What you are asked to do
Repeat every entry exactly. Pictures stay out.

*** Provided records ***

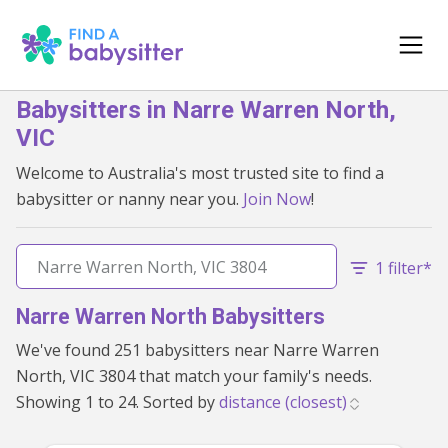
Babysitters in Narre Warren North,
VIC
Welcome to Australia's most trusted site to find a
babysitter or nanny near you.
Join Now
!
1 filter*
Narre Warren North Babysitters
We've found 251 babysitters near Narre Warren
North, VIC 3804 that match your family's needs.
Showing 1 to 24. Sorted by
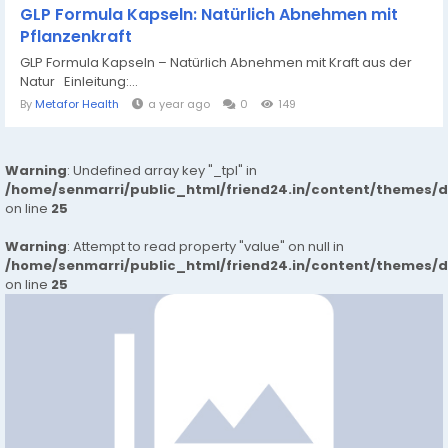
GLP Formula Kapseln: Natürlich Abnehmen mit
Pflanzenkraft
GLP Formula Kapseln – Natürlich Abnehmen mit Kraft aus der
Natur Einleitung:...
By
Metafor Health
a year ago
0
149
Warning
: Undefined array key "_tpl" in
/home/senmarri/public_html/friend24.in/content/themes/
on line
25
Warning
: Attempt to read property "value" on null in
/home/senmarri/public_html/friend24.in/content/themes/
on line
25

*** End of Provided records ***

Output for this exercise
Babysitters in Narre Warren North,
VIC
Welcome to Australia's most trusted site to find a
babysitter or nanny near you.
Join Now
!
1 filter*
Narre Warren North Babysitters
We've found 251 babysitters near Narre Warren
North, VIC 3804 that match your family's needs.
Showing 1 to 24. Sorted by
GLP Formula Kapseln: Natürlich Abnehmen mit
Pflanzenkraft
GLP Formula Kapseln – Natürlich Abnehmen mit Kraft aus der
Natur Einleitung:...
By
Metafor Health
a year ago
0
149
Warning
: Undefined array key "_tpl" in
/home/senmarri/public_html/friend24.in/content/themes/
on line
25
Warning
: Attempt to read property "value" on null in
/home/senmarri/public_html/friend24.in/content/themes/
on line
25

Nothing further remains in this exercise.